### INPUT DATA
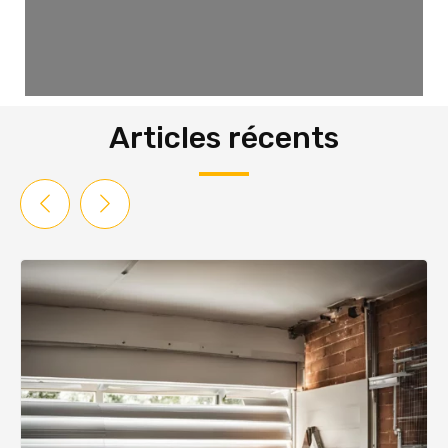
Articles récents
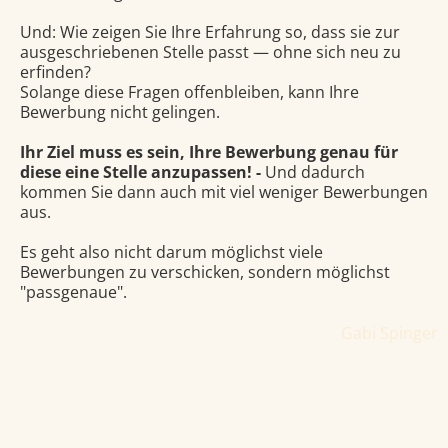
Und: Wie zeigen Sie Ihre Erfahrung so, dass sie zur
ausgeschriebenen Stelle passt — ohne sich neu zu
erfinden?
Solange diese Fragen offenbleiben, kann Ihre
Bewerbung nicht gelingen.
Ihr Ziel muss es sein, Ihre Bewerbung genau für
diese eine Stelle anzupassen! -
Und dadurch
kommen Sie dann auch mit viel weniger Bewerbungen
aus.
Es geht also nicht darum möglichst viele
Bewerbungen zu verschicken, sondern möglichst
"passgenaue".
Gabi Spinger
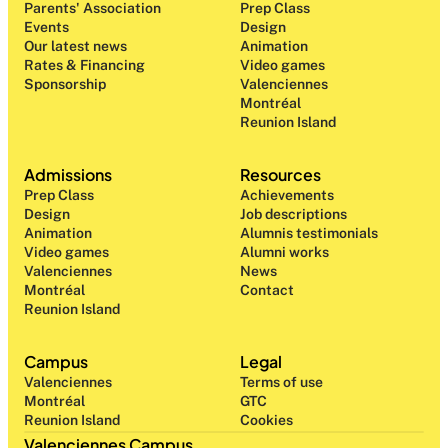
Parents' Association
Prep Class 
Events
Design 
Our latest news
Animation
Rates & Financing
Video games
Sponsorship
Valenciennes
Montréal
Reunion Island
Admissions
Resources
Prep Class 
Achievements
Design 
Job descriptions
Animation
Alumnis testimonials
Video games
Alumni works
Valenciennes
News
Montréal
Contact
Reunion Island
Campus
Legal
Valenciennes
Terms of use
Montréal
GTC
Reunion Island
Cookies
Valenciennes Campus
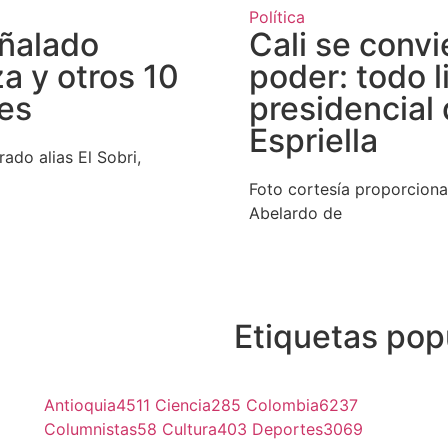
Política
eñalado
Cali se convi
za y otros 10
poder: todo l
es
presidencial
Espriella
ado alias El Sobri,
Foto cortesía proporciona
Abelardo de
Etiquetas pop
Antioquia
4511
Ciencia
285
Colombia
6237
Columnistas
58
Cultura
403
Deportes
3069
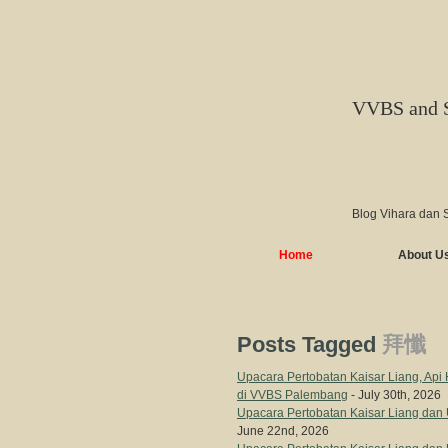
VVBS and 
Blog Vihara dan 
Home
About U
Posts Tagged
拜懺
Upacara Pertobatan Kaisar Liang, Ap
di VVBS Palembang
- July 30th, 2026
Upacara Pertobatan Kaisar Liang dan
June 22nd, 2026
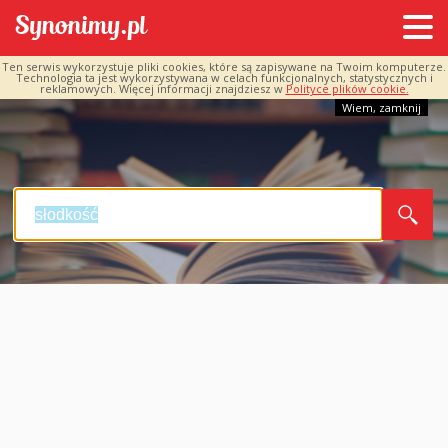
Ten serwis wykorzystuje pliki cookies, które są zapisywane na Twoim komputerze.
Technologia ta jest wykorzystywana w celach funkcjonalnych, statystycznych i
reklamowych. Więcej informacji znajdziesz w
Polityce plików cookie.
Wiem, zamknij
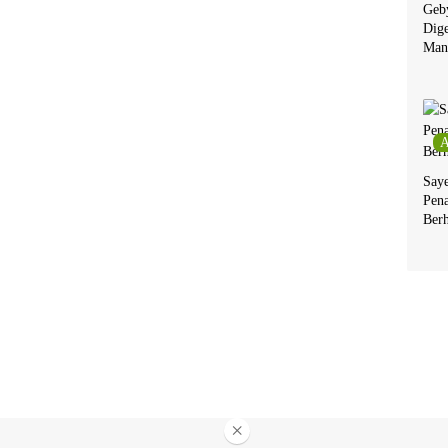
Geby
Dige
Man
A
Say
Pen
Berh
×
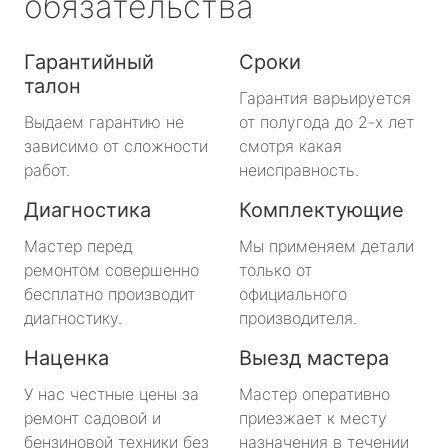
обязательства
Гарантийный
Сроки
талон
Гарантия варьируется
Выдаем гарантию не
от полугода до 2-х лет
зависимо от сложности
смотря какая
работ.
неисправность.
Диагностика
Комплектующие
Мастер перед
Мы применяем детали
ремонтом совершенно
только от
бесплатно производит
официального
диагностику.
производителя.
Наценка
Выезд мастера
У нас честные цены за
Мастер оперативно
ремонт садовой и
приезжает к месту
бензиновой техники без
назначения в течении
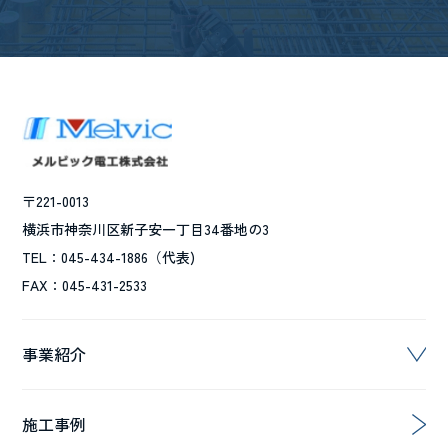
〒221-0013
横浜市神奈川区新子安一丁目34番地の3
TEL：045-434-1886（代表)
FAX：045-431-2533
事業紹介
施工事例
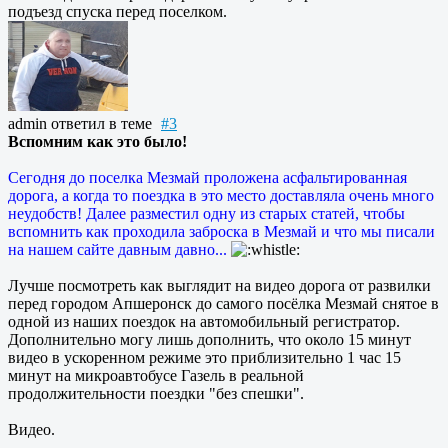
подъезд спуска перед поселком.
admin
ответил в теме
#3
Вспомним как это было!
Сегодня до поселка Мезмай проложена асфальтированная
дорога, а когда то поездка в это место доставляла очень много
неудобств! Далее разместил одну из старых статей, чтобы
вспомнить как проходила заброска в Мезмай и что мы писали
на нашем сайте давным давно...
Лучше посмотреть как выглядит на видео дорога от развилки
перед городом Апшеронск до самого посёлка Мезмай снятое в
одной из наших поездок на автомобильный регистратор.
Дополнительно могу лишь дополнить, что около 15 минут
видео в ускоренном режиме это приблизительно 1 час 15
минут на микроавтобусе Газель в реальной
продолжительности поездки "без спешки".
Видео.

### WHAT YOU SHOULD DO
Set the preceding data down again word for word, omitting images.

### EXERCISE RESPONSE
Articles récents
Und: Wie zeigen Sie Ihre Erfahrung so, dass sie zur
ausgeschriebenen Stelle passt — ohne sich neu zu
erfinden?
Solange diese Fragen offenbleiben, kann Ihre
Bewerbung nicht gelingen.
Ihr Ziel muss es sein, Ihre Bewerbung genau für
diese eine Stelle anzupassen! -
Und dadurch
kommen Sie dann auch mit viel weniger Bewerbungen
aus.
Es geht also nicht darum möglichst viele
Bewerbungen zu verschicken, sondern möglichst
"passgenaue".
Gabi Spinger
Parents' Association
Prep Class 
Events
Design 
Our latest news
Animation
Rates & Financing
Video games
Sponsorship
Valenciennes
Montréal
Reunion Island
Admissions
Resources
Prep Class 
Achievements
Design 
Job descriptions
Animation
Alumnis testimonials
Video games
Alumni works
Valenciennes
News
Montréal
Contact
Reunion Island
Campus
Legal
Valenciennes
Terms of use
Montréal
GTC
Reunion Island
Cookies
Valenciennes Campus
Política
eñalado
Cali se convi
za y otros 10
poder: todo l
es
presidencial
Espriella
ado alias El Sobri,
Foto cortesía proporciona
Abelardo de
Etiquetas pop
Antioquia
4511
Ciencia
285
Colombia
6237
Columnistas
58
Cultura
403
Deportes
3069
VVBS and 
Blog Vihara dan 
Home
About U
Posts Tagged
拜懺
Upacara Pertobatan Kaisar Liang, Ap
di VVBS Palembang
- July 30th, 2026
Upacara Pertobatan Kaisar Liang dan
June 22nd, 2026
Ten serwis wykorzystuje pliki cookies, które są zapisywane na Twoim komputerze.
Technologia ta jest wykorzystywana w celach funkcjonalnych, statystycznych i
reklamowych. Więcej informacji znajdziesz w
Polityce plików cookie.
Wiem, zamknij
Geby
Dige
Man
A
Say
Pen
Berh
×
обязательства
Гарантийный
Сроки
талон
Гарантия варьируется
Выдаем гарантию не
от полугода до 2-х лет
зависимо от сложности
смотря какая
работ.
неисправность.
Диагностика
Комплектующие
Мастер перед
Мы применяем детали
ремонтом совершенно
только от
бесплатно производит
официального
диагностику.
производителя.
Наценка
Выезд мастера
У нас честные цены за
Мастер оперативно
ремонт садовой и
приезжает к месту
бензиновой техники без
назначения в течении
〒221-0013
横浜市神奈川区新子安一丁目34番地の3
TEL：045-434-1886（代表)
FAX：045-431-2533
事業紹介
施工事例
подъезд спуска перед поселком.
admin
ответил в теме
#3
Вспомним как это было!
Сегодня до поселка Мезмай проложена асфальтированная
дорога, а когда то поездка в это место доставляла очень много
неудобств! Далее разместил одну из старых статей, чтобы
вспомнить как проходила заброска в Мезмай и что мы писали
на нашем сайте давным давно...
Лучше посмотреть как выглядит на видео дорога от развилки
перед городом Апшеронск до самого посёлка Мезмай снятое в
одной из наших поездок на автомобильный регистратор.
Дополнительно могу лишь дополнить, что около 15 минут
видео в ускоренном режиме это приблизительно 1 час 15
минут на микроавтобусе Газель в реальной
продолжительности поездки "без спешки".
Видео.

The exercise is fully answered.